Abstract

It is shown in this work that two prominent intraseasonal oscillations of the tropical atmosphere—namely, the 3–4-day westward propagating wave observed over the equatorial Atlantic and Pacific Oceans and the quasibiweekly (or 10–20 day) oscillation observed over the Indian Ocean summer monsoon region—can be understood as arising from selective excitation of the tropical normal modes in the presence of moist feedbacks and a moisture relaxation timescale. Unlike in earlier studies of a similar nature, the central theme of the present work is that the dynamics of the moisture variable is governed by a moisture relaxation timescale τ. In other words, the large-scale flow is not in exact quasi equilibrium with the precipitational heating. The implications of this hypothesis are investigated by using a shallow-water model of the tropical atmosphere on an equatorial β plane, with a fixed vertical structure.
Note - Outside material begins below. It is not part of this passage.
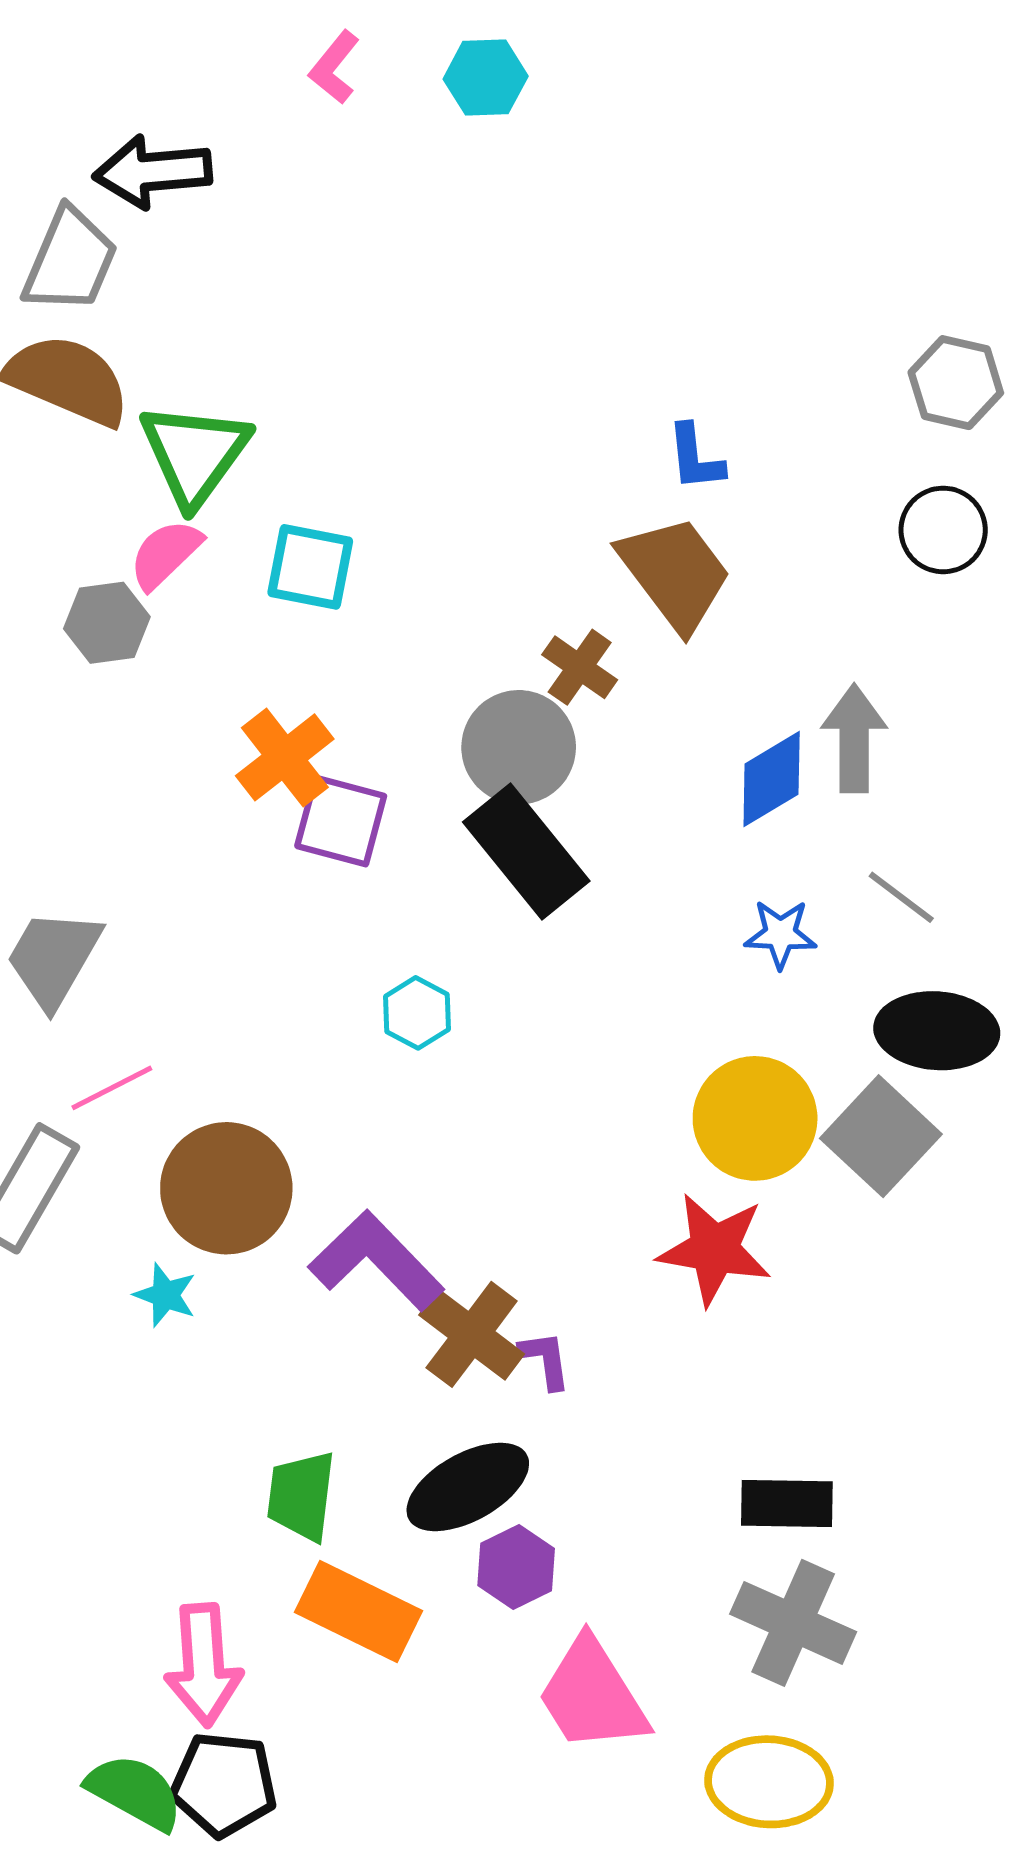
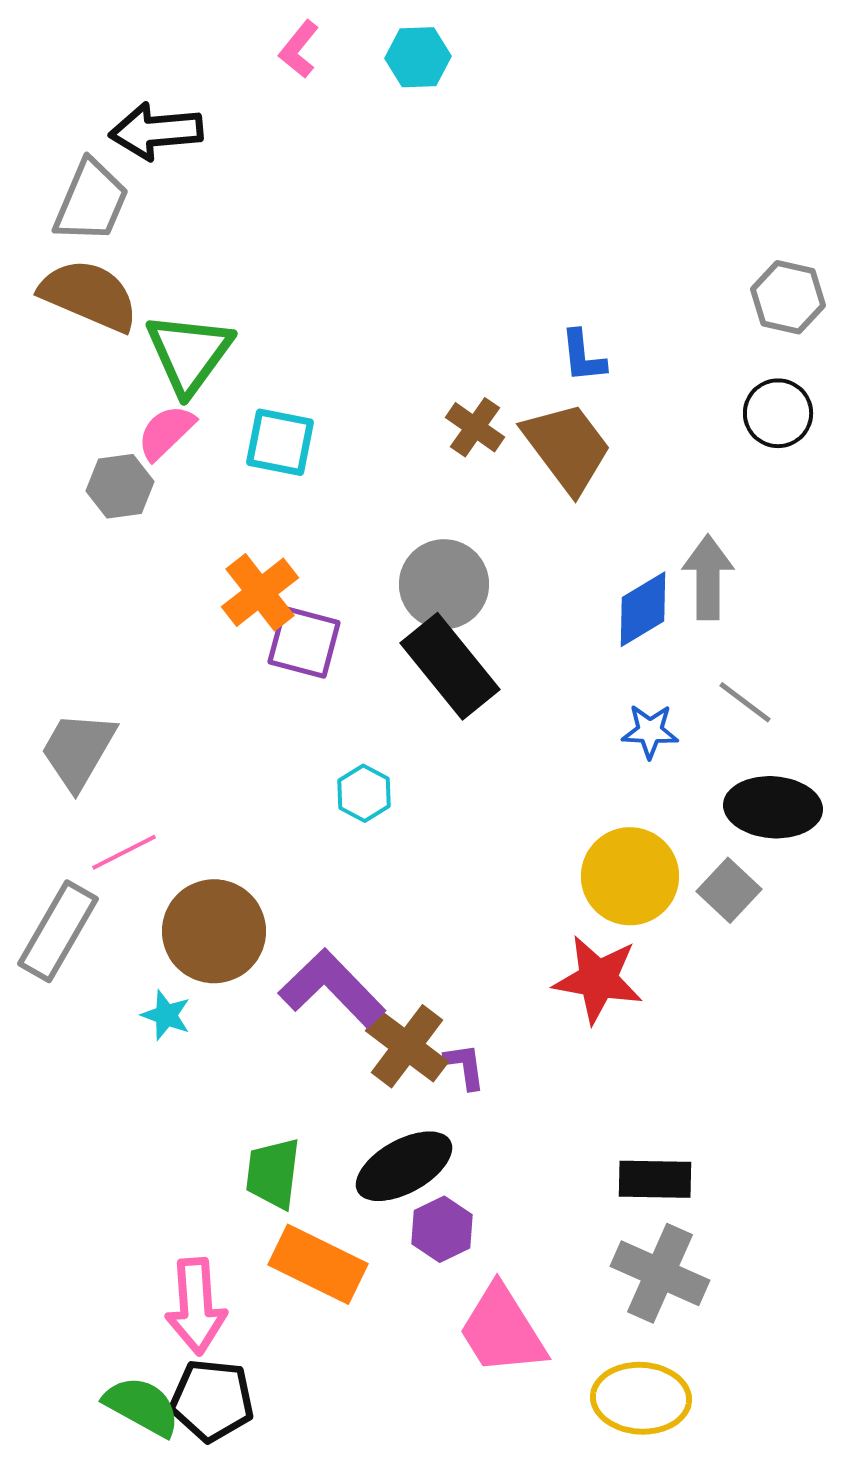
brown cross: (580, 667) -> (475, 427), moved
gray square: (881, 1136) -> (729, 890), size x0.7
The two major findings of the present work are: 1) both the 3–4-day wave and the 10–20-day wave can be understood as intrinsic modes of the tropical atmosphere, excited by the same basic mechanism—namely, moist feedbacks in the presence of a moisture relaxation timescale, and 2) while the 3–4-day wave is represented by a maximally growing mixed Rossby gravity wave, driven selectively unstable by moist feedbacks, the 10–20-day wave represents a new mode of the tropical atmosphere that is excited by the moist feedbacks in the presence of mean westerlies. For both of these waves, the agreement between observed structure and theoretical predictions is excellent. Thus, the present work presents a mechanism that explains two major low-frequency tropical oscillations as intrinsic modes of the tropical atmosphere.